There are many Georgia Baptists who have seen the light on any of a variety of chronic diseases for which they have been diagnosed. We applaud them for taking corrective measures.
John Autry of Bostwick is one such individual. Autry, pastor of Gibbs Memorial Baptist Church near Rutledge, found that illusive Fountain of Youth just four years ago at age 60. Today he weighs 60 pounds less and has more energy than he could have imagined. You can read his story on page 11.

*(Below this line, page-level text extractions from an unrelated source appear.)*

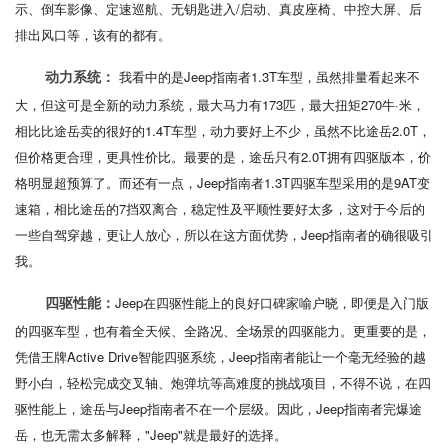
示、倒车影像、定速巡航、无钥匙进入/启动、真皮座椅、中控大屏、后
排出风口等，该有的都有。
我看中的是Jeep指南者1.3T车型，虽然排量看起来不
动力系统：
大，但这可是全新的动力系统，最大马力有173匹，最大扭矩270牛·米，
相比比途岳卖的很好的1.4T车型，动力要好上不少，虽然不比途岳2.0T，
但价格更合理，更具性价比。最要的是，途岳只有2.0T拥有四驱版本，价
格明显超预算了。而还有一点，Jeep指南者1.3T四驱车型采用的是9AT变
速箱，相比途岳的7挡双离合，稳定性及平顺性要好太多，这对于今后的
一些自驾穿越，更让人放心，所以在这方面优势，Jeep指南者的确很吸引
我。
Jeep在四驱性能上的良好口碑家喻户晓，即便是入门版
四驱性能：
的四驱车型，也有着全天候、全路况、全场景的四驱能力。更重要的是，
凭借王牌Active Drive智能四驱系统，Jeep指南者能让一个毫无经验的越
野小白，轻松完成交叉轴、炮弹坑等高难度的挑战项目，不得不说，在四
驱性能上，途岳与Jeep指南者不在一个层级。因此，Jeep指南者完爆途
岳，也无需太多解释，"Jeep"就是最好的选择。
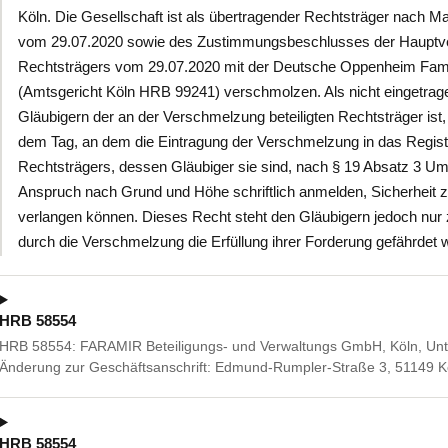
Köln. Die Gesellschaft ist als übertragender Rechtsträger nach
vom 29.07.2020 sowie des Zustimmungsbeschlusses der Haupt
Rechtsträgers vom 29.07.2020 mit der Deutsche Oppenheim Family
(Amtsgericht Köln HRB 99241) verschmolzen. Als nicht eingetra
Gläubigern der an der Verschmelzung beteiligten Rechtsträger is
dem Tag, an dem die Eintragung der Verschmelzung in das Regist
Rechtsträgers, dessen Gläubiger sie sind, nach § 19 Absatz 3 Um
Anspruch nach Grund und Höhe schriftlich anmelden, Sicherheit zu 
verlangen können. Dieses Recht steht den Gläubigern jedoch nur
durch die Verschmelzung die Erfüllung ihrer Forderung gefährdet w
HRB 58554
HRB 58554: FARAMIR Beteiligungs- und Verwaltungs GmbH, Köln, Unt
Änderung zur Geschäftsanschrift: Edmund-Rumpler-Straße 3, 51149 K
HRB 58554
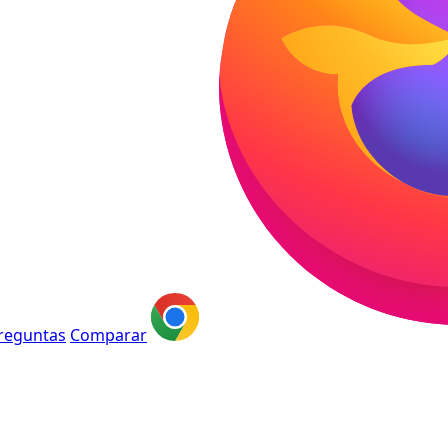
reguntas
Comparar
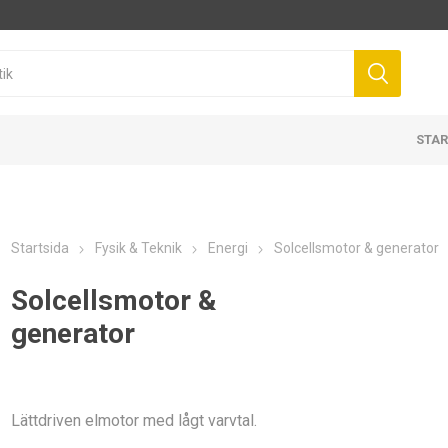
STAR
Startsida
Fysik & Teknik
Energi
Solcellsmotor & generator
Solcellsmotor &
generator
Lättdriven elmotor med lågt varvtal.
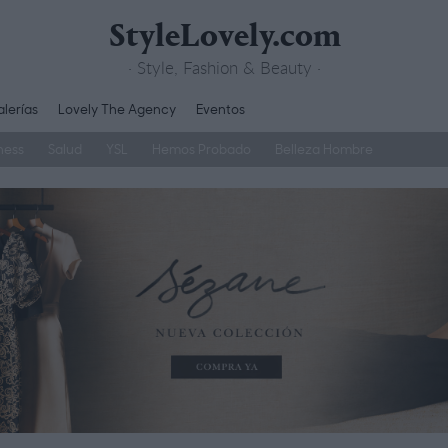
StyleLovely.com
· Style, Fashion & Beauty ·
lerías
Lovely The Agency
Eventos
ness
Salud
YSL
Hemos Probado
Belleza Hombre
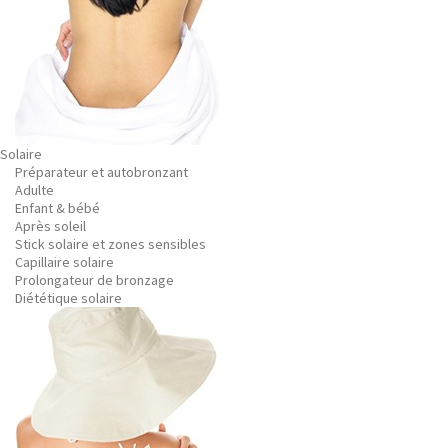
Solaire
Préparateur et autobronzant
Adulte
Enfant & bébé
Après soleil
Stick solaire et zones sensibles
Capillaire solaire
Prolongateur de bronzage
Diététique solaire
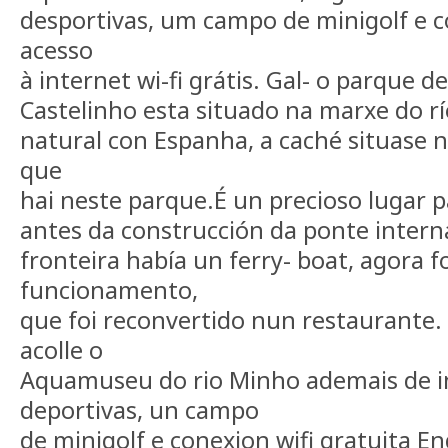
desportivas, um campo de minigolf e 
acesso
à internet wi-fi grátis. Gal- o parque de
Castelinho esta situado na marxe do rí
natural con Espanha, a caché situase 
que
hai neste parque.É un precioso lugar p
antes da construcción da ponte interna
fronteira había un ferry- boat, agora f
funcionamento,
que foi reconvertido nun restaurante
acolle o
Aquamuseu do rio Minho ademais de i
deportivas, un campo
de minigolf e conexion wifi gratuita En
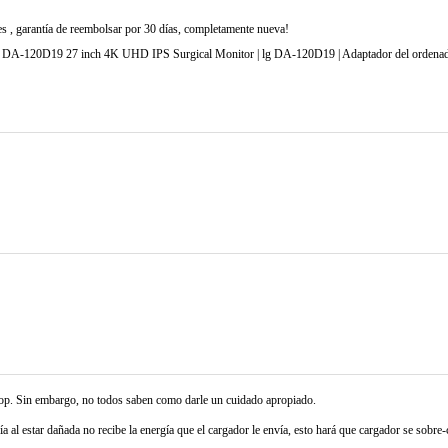
 , garantía de reembolsar por 30 días, completamente nueva!
-120D19 27 inch 4K UHD IPS Surgical Monitor | lg DA-120D19 | Adaptador del ordenadór
ptop. Sin embargo, no todos saben como darle un cuidado apropiado.
ía al estar dañada no recibe la energía que el cargador le envía, esto hará que cargador se sobre-c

I am another such individual who has come to grips with his mortality. Eleven years ago at age 47, and with no family history, I was diagnosed as a Type 2 diabetic. It was not until I attended a Weimar lifestyle intervention program at Ridgecrest a few years later, like the one that is being held this coming November, that I was given the tools needed to make the necessary changes.
I decided to modify my lifestyle by eating a low fat, high complex carbohydrate diet and walking daily. The result? My weight dropped 60 pounds from 205 to 145 and I was never hungry. I also attended the 18-day extended NEWSTART program at their California campus and brought my blood sugars under even better control.
Throughout the process my cholesterol also dropped from 247 to 115, all due to eating a plant-based diet, avoiding all meat, and continuing the daily walking regime. It was not a quick-fix solution and requires an ongoing commitment, and it takes personal responsibility. But I can say that I am in far better health today because of it.
You’re going to read some somber facts on the next few pages, but you will also be inspired to turn the page on bad lifestyle decisions. God clearly wants His people to be healthy and to live long, productive lives in His service. Each of us can substantially extend our ministry years if we just take better care of ourselves and say “Get thee behind me, fried chicken” at the next church supper.
As they say, knowledge is power. How each of us use that knowledge will determine our long-term health and the quality of our ministry.